"Do you swim?"

The neurologist's question caught me off guard. Unexplained back pain plus a strange tingling sensation in my right foot, brought me to our family doctor, then alarmingly, to this specialist.

"Well, no. I mean, I can swim, but it has been years."

"It really is the best thing for your back."

Stalling, I opted for on-land physical therapy sessions, which of course did little to alleviate the numbness in my toes. Who knew that a herniated back disc could affect the feet?

"You really should try swimming," the therapist reiterates.

"It can do wonders for injuries like yours."

* * *

Flip-flops squeaking against the wet tile floor, towel in one arm, goggles perched upon my head, I scan the pool deck for a free lap lane.

Looking down at my faded Lands' End suit, the one with the little white elastic pieces sticking out of the inseam, I feel everyone's eyes upon me.

A thirty-something mom, my exercise regime involves breathless morning sprints to the bus stop. But competition-style lap swimming? I think not.

Sure, I know how to swim, but splashing around with my kids on a sultry summer afternoon is just not the same as this -- a 9am plunge into freezing water on a sub-zero February morning.

So here I stand poolside, a deer in the headlights, wanting to flee, yet paralyzed by the imagined stares of the other "real" swimmers.

Again I am a shy grade schooler, always picked last for the kickball team. Her report card is excellent as always, but there is just one unsatisfactory mark -- physical education. Again, I am an awkward teenager, hitting the volleyball into, rather than over, the net. Again, I am an aspiring teenaged figure skater, full of grace, but lacking the technique needed for any real success.

Just Do It! The cliched Nike slogan pops into my foggy brain, pushed there perhaps by some gentle prodding from a fellow swimmer, stopping mid-workout to smile my way.

"You are welcome to share this lane with me. The pool is awfully crowded this time of day."

Just like that, I find myself muttering thanks and sliding into the surprisingly warm water. I am off, pushing forward into a modified breaststroke (adapted by me, so I don't actually have to put my eyes under water.)

Red, blue, yellow and green triangles hang from a banner high overhead, signaling my arrival at the three-fourths lane mark. My fingertips hit cold concrete -- a tangible reward for completing an entire lap.

Out of breath, yet exhilarated, I continue this back-and-forth path. I shock myself by completing ten laps, on this, my first day as a swimmer. Tired, yet invigorated, I am bursting with accomplishment.

"I am going to do twenty laps on Thursday!" I boast to my husband over lunch later that day. "I think I will try a few strokes of front crawl, too."

What started as therapy for my back quickly turned into a workout that I actually enjoyed. Tuesday and Thursday mornings become my time. With my youngest daughter in preschool, I find myself looking forward to peaceful morning swims.

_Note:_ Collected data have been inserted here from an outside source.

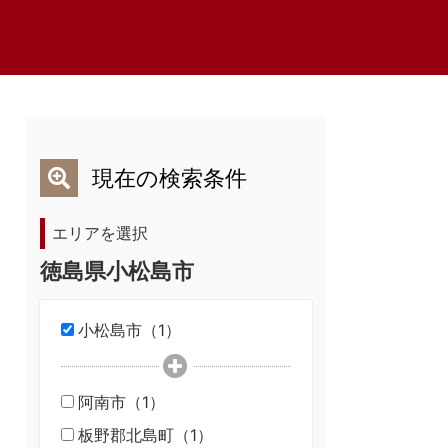
現在の検索条件
エリアを選択
徳島県小松島市
小松島市（1）
阿南市（1）
板野郡北島町（1）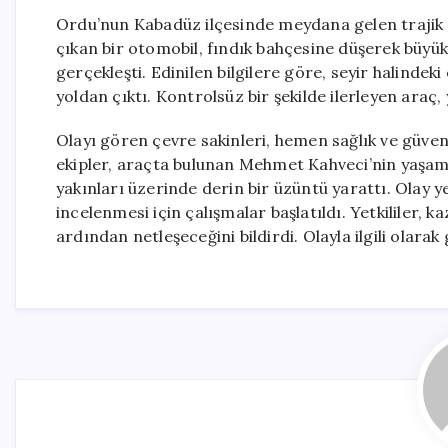
Ordu’nun Kabadüz ilçesinde meydana gelen trajik bi
çıkan bir otomobil, fındık bahçesine düşerek büyük 
gerçekleşti. Edinilen bilgilere göre, seyir halinde
yoldan çıktı. Kontrolsüz bir şekilde ilerleyen araç,
Olayı gören çevre sakinleri, hemen sağlık ve güvenl
ekipler, araçta bulunan Mehmet Kahveci’nin yaşamını
yakınları üzerinde derin bir üzüntü yarattı. Olay y
incelenmesi için çalışmalar başlatıldı. Yetkililer, 
ardından netleşeceğini bildirdi. Olayla ilgili olarak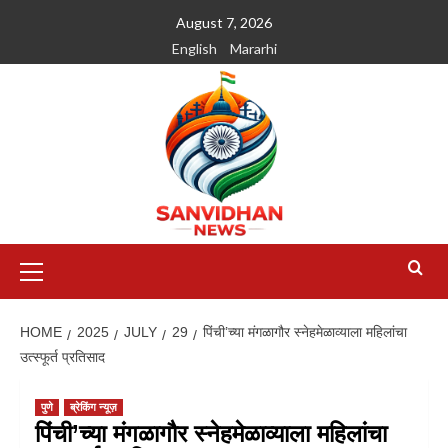
August 7, 2026
English
Mararhi
HOME
2025
JULY
29
पिंची’च्या मंगळागौर स्नेहमेळाव्याला महिलांचा
उत्स्फूर्त प्रतिसाद
पुणे
ब्रेकिंग न्यूज़
पिंची’च्या मंगळागौर स्नेहमेळाव्याला महिलांचा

Gradually, I begin to complete greater distances. Ten laps become twenty, and remarkably, even thirty. Splashing forward, I am surprised to feel so free. My spirit soars with each stroke. Who cares if my form isn't the model of Olympian perfection? In the water I am powerful and strong.

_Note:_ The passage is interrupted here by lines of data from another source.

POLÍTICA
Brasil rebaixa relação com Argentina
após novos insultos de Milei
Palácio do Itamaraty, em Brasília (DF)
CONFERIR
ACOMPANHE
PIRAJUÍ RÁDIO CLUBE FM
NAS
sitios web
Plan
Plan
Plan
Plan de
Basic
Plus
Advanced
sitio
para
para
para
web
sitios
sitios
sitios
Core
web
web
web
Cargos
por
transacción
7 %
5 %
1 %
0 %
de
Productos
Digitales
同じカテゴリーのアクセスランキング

Adjusting my goggles, I dive beneath the surface. Insecurities are washed away as I set and reach new goals, like actually swimming under water!

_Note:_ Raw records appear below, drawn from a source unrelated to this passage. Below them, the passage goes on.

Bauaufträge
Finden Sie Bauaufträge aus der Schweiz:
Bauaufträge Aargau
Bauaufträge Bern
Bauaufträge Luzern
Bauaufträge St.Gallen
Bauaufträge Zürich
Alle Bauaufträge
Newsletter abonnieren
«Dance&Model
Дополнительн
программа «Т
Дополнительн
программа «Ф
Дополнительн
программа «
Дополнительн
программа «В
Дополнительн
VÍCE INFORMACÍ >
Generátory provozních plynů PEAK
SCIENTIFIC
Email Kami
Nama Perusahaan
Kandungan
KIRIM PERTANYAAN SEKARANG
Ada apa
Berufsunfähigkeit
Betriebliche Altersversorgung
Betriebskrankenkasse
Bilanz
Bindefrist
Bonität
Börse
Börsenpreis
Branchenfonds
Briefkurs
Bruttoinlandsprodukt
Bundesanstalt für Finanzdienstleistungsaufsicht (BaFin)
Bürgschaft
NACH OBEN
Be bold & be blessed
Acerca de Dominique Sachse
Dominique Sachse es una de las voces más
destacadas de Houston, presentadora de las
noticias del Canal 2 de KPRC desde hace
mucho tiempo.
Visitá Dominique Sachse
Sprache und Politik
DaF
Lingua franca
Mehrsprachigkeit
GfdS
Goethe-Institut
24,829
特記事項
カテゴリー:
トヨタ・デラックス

Refreshed after each swim, I spend my afternoons enthusiastically rolling out sticky pink play dough and playing countless games of Candyland with my girls. Bubble wand in one hand, sidewalk chalk in the other, I laugh more and worry less. I lost a few unwanted pounds and feel healthier and happier both inside and out.

Long after my back pain subsided, swimming continues to be the balm that heals both my body and soul. In the water, I am a confident athlete, a woman of strength.

And someday, someday very soon, I will master that impossible flip turn.